LCA-on-the-Line Explained

2 minute read

Published:

Using in-distribution (ID) accuracy to analyze out-of-distribution (OOD) performance of models can encounter severe disintegrity, especially for models trained with diverse supervision and distributions, e.g., vision models (VM) and vision-language models (VLM). This paper, accepted at ICML 20241, proposed a novel, yet simple approach to measure OOD performance without introduction of any OOD data.

LCA Distance

LCA, or lowest common ancestor, is a concept in graph theory (particularly for tree - a special type of DAG). When I first look at the title and the abstract, what I am most curious about is how the graph/tree is constructed - you need a graph/tree first to find the LCA for an arbitrary pair of nodes.
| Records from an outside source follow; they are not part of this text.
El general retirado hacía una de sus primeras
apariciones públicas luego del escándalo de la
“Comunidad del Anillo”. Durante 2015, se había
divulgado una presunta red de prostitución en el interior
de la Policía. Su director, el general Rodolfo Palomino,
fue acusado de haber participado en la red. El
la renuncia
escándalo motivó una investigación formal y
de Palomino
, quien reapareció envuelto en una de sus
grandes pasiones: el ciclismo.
In this paper, the authors first employ existing large-scale lexical database like WordNet as the class taxonomy, and then propose to construct such hierarchies using K-means based on the similarities of the semantic information of class labels.

With that in mind, we can simply regard the LCA Distance as how close to the ground truth the prediction can be in a way that is somewhat knowledge-graph-based. And Figure 1 of this paper depicts how LCA distance, as a simple, robust measurement, excel in measuring OOD performance and outweigh conventional approaches where ID accuracy is adopted.
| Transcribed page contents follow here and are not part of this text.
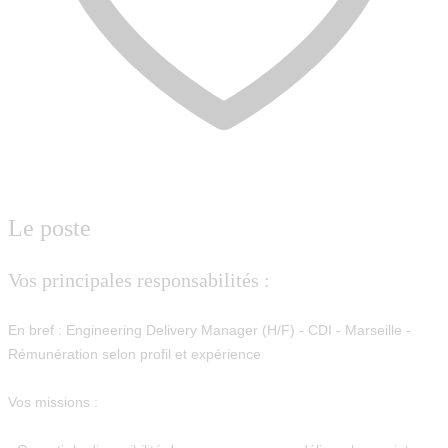
Le poste
Vos principales responsabilités :
En bref :
Engineering Delivery Manager (H/F) - CDI - Marseille -
Rémunération selon profil et expérience
Vos missions :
Overall, the LCA distance is described as

\[D_{\text{LCA}}(y^\prime, y)=f(y)-f(N_{\text{LCA}}(y^\prime, y)),\]

where $N_{\text{LCA}}(y^\prime, y)$ denotes the LCA node (a class label) for predicted class $y^\prime$ and ground truth $y$. $f(\cdot)$ is a function on nodes, such as the tree depth or entropy.

Using LCA Distance to Enhance Generalization

With aforementioned definition of LCA distance, it’s safe now to design respective loss functions to guide the optimization so that the model can be trained in a more generalized way. For a dataset with $n$ classes, we first establish an $n \times n$ LCA distance matrix $\boldsymbol{M}$, where $M_{ik}$ denotes the pairwise LCA distance of class nodes $i$ and $k$. Then the matrix is scaled by a temperature term T, and min-max scaling is applied to normalize the values between 0 and 1.

\[\boldsymbol{M}_{\text{LCA}}=MinMax(\boldsymbol{M}^T).\]

Now cross entropy (CE) or binary cross entropy (BCE) losses can be employed, and in the original paper, the authors use a weighted combination of ID CE and LCA CE to make it robust in both scenarios, that is,

\[\mathcal{L}=\lambda\mathcal{L}_{\text{CE}}+\mathcal{L}_{\text{CE}_{\text{LCA}}}.\]
  1. For the original paper/project page, see https://elvishelvis.github.io/papers/lca/